庞贵太妃说,这件案子悬了十几年,曾经调查此案的人换了数波,可谁也没有查出个所以然。最终都不了了之,就算他接手,又如何调查得清楚,分明是皇上为难于他。
柴英自有一翻自己的看法,越要难办的事,他越是想做。成功了便能证明自己,悬了十几年又如何,只要是疑案,就会有真相大白的一天。
“多谢王爷相告,小女与六家并无关连,不过对此案略为好奇。”
哪是略为好奇,分明就是太过好奇,所以他们一路过来,才会与她数度相遇。若不是想查清这背后真相,又怎会与她再度相遇。
飞虎笑道:“姑娘好本事,居然一眼就认出我家王爷。”
被对方识破?
不,她冷笑道:“江湖传言,美玉七王,风流八王。能如王爷这般俊美如玉的男子,除了七王还会有谁?”“王爷想要小女子襄助倒也不难,难的是小女子与王爷有仇怨在身,这笔仇怨还真不知应如何了结?”
她就是要直白的告诉对方,柴英焚毁女儿寨,其手段并不比当年灭掉六大富贾的杀手高明多少。所要杀害的人,一是贼匪,另一个是富商。无论是匪,是商,那都是人命,她目睹可爱的小孩死于柴英之手,无法再如当年那般敬他、重他。
揭开纱帷帽,她绝美的容颜呈现在三人面前。
花豹惊呼道:“冷宝儿!”
杨府传来消息,说她在山野黑店遇害,待杨将军欲查直相时,黑店中人已被杀,此案便不了了之。

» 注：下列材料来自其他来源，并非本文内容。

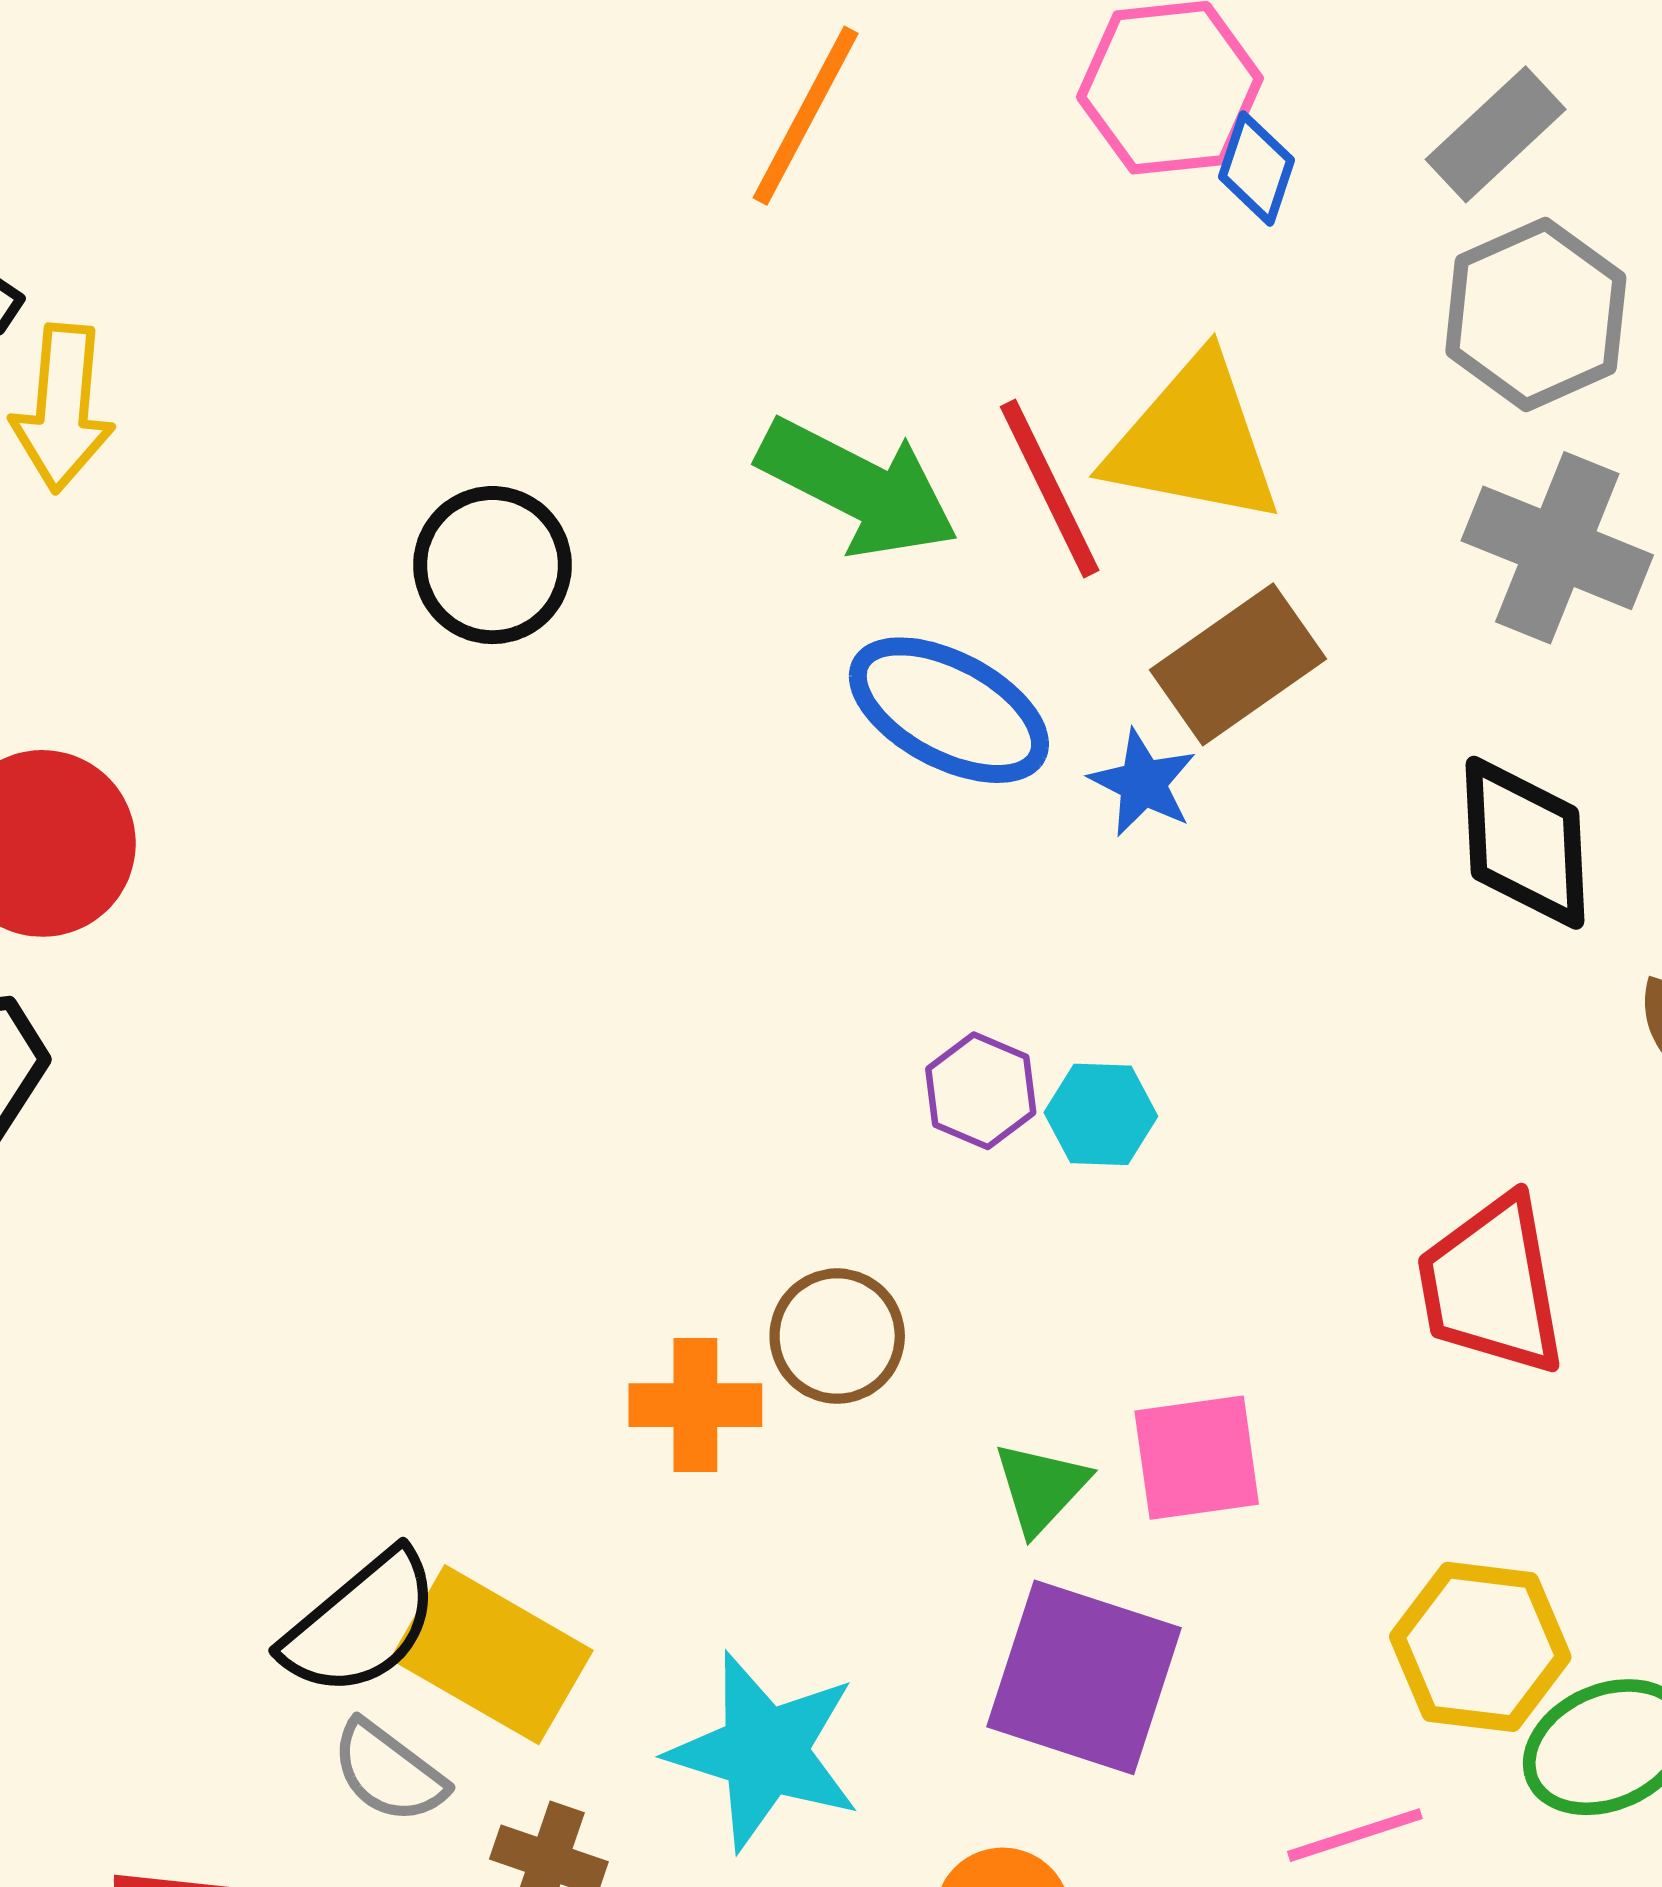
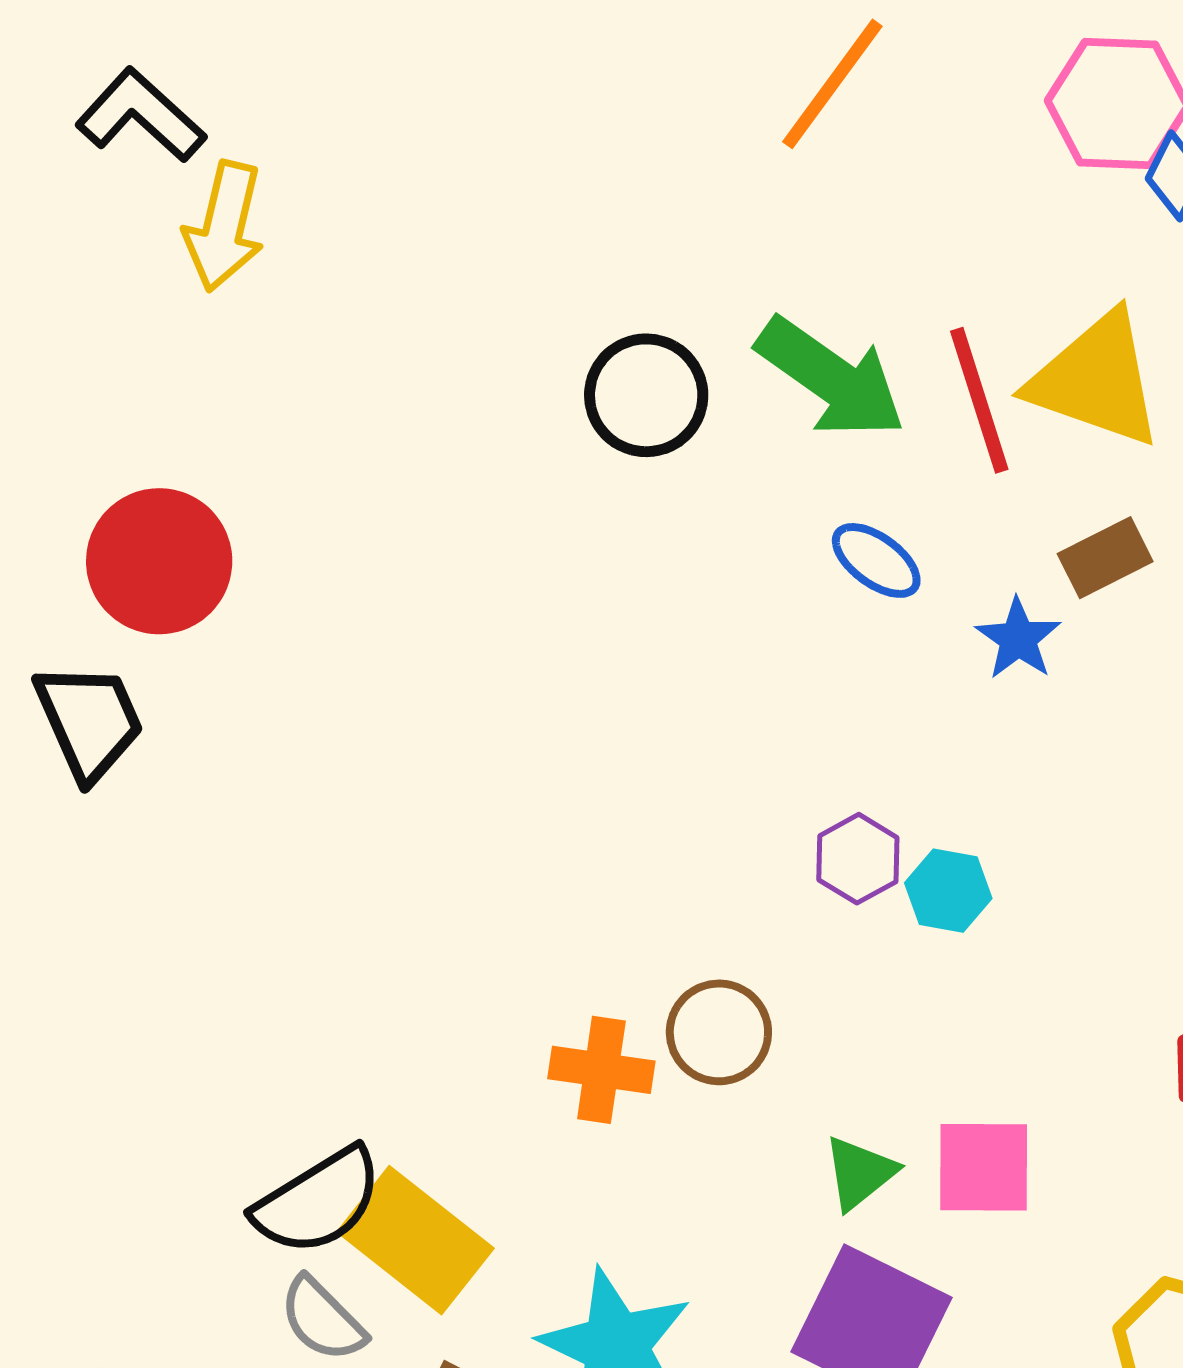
black circle: (492, 565) -> (646, 395), moved
brown rectangle: (1238, 664) -> (1105, 558), size x0.7
blue ellipse: (949, 710) -> (876, 560), size x0.6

“在下只想知道余珍珠的下落。”她冷傲地瞪视着柴英,神情中不带任何情感,相反的目光里还有一丝毫不掩饰的厌恶之情,“王爷若说不知,紫蕊当然不信。余珍珠可助王爷立下大功,若非余珍珠献出地形图,王爷能得逞么?”
花豹露出不可思议的神情:“你怎么知道?”
“自然是查出来的。”雪音给了花豹一个“你真笨”的眼神,依旧看着面前的七王柴英。
哪是查出来的,而是她从九重宫的书上瞧来的。女儿寨在江湖中还算有些名气,一夜焚毁,自然会载入江湖史册中,总不能草草带过,里面将女儿寨被灭的原由叙出。当时雪音看到那儿时,也大吃一惊,还是有些不信,毕竟余珍珠为了帮七王爷,连自己的母亲也被治罪,还流放极寒之地。可她到福州城内一打听,才知道珍珠根本不在青楼,而几家青楼似乎从未出现此女。
第一卷 六贾灭门案(3)
略用心一想,余珍珠不惜背叛自己的母亲,陷母亲于苦难之中,唯一的理由就是被情所困。献出女儿寨的地形图,更能证明她爱极了七王爷,已经将所有尘世抛于脑后,心中被七王早已经填得满满当当。那么,余珍珠被青楼老鸨买下,定是柴英的计谋之一,而余珍珠的突然失踪,也定是藏身在七王爷府邸之中。
据雪音所了解,这几年柴英不知何故,突然变了一个人,从重情男子变成多情男子。王府里的侍妾成群,即已成群,又怎会介意多一个余珍珠。
“不说也罢,告辞——”走近柴英的身边,身后传来飞虎的声音:“冷宝儿,站住!”
她已经走出数丈之外,笑道:“我……不叫冷宝儿。”
花豹欲追,被柴英阻住:“镇上只有一家客栈,天色已晚她不会走远。”
已被柴英发现她在查六家被灭案,不过若不是遇到柴英,她不知道在正元八年四个月间,共有六家商贾被灭门,柳家既不是第一家也不是最后一家。而这六家之中,还有四个后人,他们分别是三男两女。
雪音回到镇上,赶出马儿,纵马扬鞭,往洛阳城飞奔,或许在天亮之前就能追上曹延寿一家。喜欢和王宛清在一块,听王宛清讲那些久远的往事,才知道那时候曾经有一群年轻的女子,美丽、活泼,对未来充满了无限的向往与幻想。她很好奇,母亲在少女时代,有过哪些梦想,又是一个怎样的女子?
赶了几个时辰,实在有些累了,便在一家破庙之中安歇下来。待她醒来,天色已经大亮,忙跨上马背继续赶路。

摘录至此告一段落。